How to play Bunco? Bunco is a lively and easy-to-learn dice game that brings people together for a night of fun.
Suitable for all ages and skill levels, the game involves rolling dice, keeping score, and shouting Bunco, when luck strikes.
Played in rounds with rotating partners, Bunco fosters a sense of camaraderie and is perfect for social gatherings and game nights. Grab your dice, learn the simple rules, and enjoy this engaging game’s energetic and social atmosphere.
What Is Bunco?
Bunco is an entertaining dice game enjoyed by many each year. Picture getting together with 12 friends, creating groups of four at various tables.
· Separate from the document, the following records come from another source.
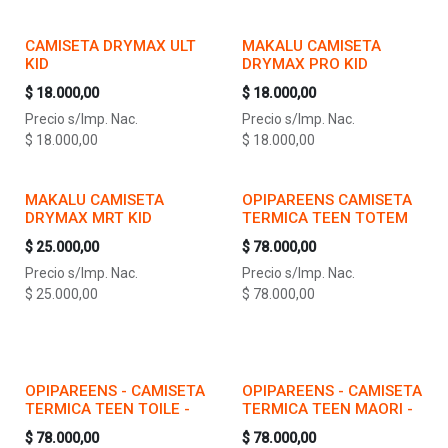
CAMISETA DRYMAX ULT
MAKALU CAMISETA
KID
DRYMAX PRO KID
$
18.000,00
$
18.000,00
Precio s/Imp. Nac.
Precio s/Imp. Nac.
$
18.000,00
$
18.000,00
MAKALU CAMISETA
OPIPAREENS CAMISETA
DRYMAX MRT KID
TERMICA TEEN TOTEM
$
25.000,00
$
78.000,00
Precio s/Imp. Nac.
Precio s/Imp. Nac.
$
25.000,00
$
78.000,00
OPIPAREENS - CAMISETA
OPIPAREENS - CAMISETA
TERMICA TEEN TOILE -
TERMICA TEEN MAORI -
$
78.000,00
$
78.000,00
Within each group, there are two teams. The game involves taking turns rolling three dice, aiming to score points and win rounds by outplaying the opposing team. Following each round, you switch tables and teammates. It’s a delightful way to have a good time with friends.
The Objective of Bunco
The main idea in Bunco is to win more rounds than others. Winning a round happens when your team scores more points than the other team at your table.
The person who wins the most rounds becomes the overall winner. So, enjoy playing and aim for those victories in Bunco.
Necessary Supplies for a Fun Bunco Game
- A set of 12 dice (3 per table), or consider a more elaborate bunco game set if you prefer.
- Whether you create your own or purchase a pack of 100 bunco scorecards, twelve scorecards are available on Amazon.
- Twelve pencils; add some enjoyment with themed pencils.
- Three table markers; choose a playful dice-themed version.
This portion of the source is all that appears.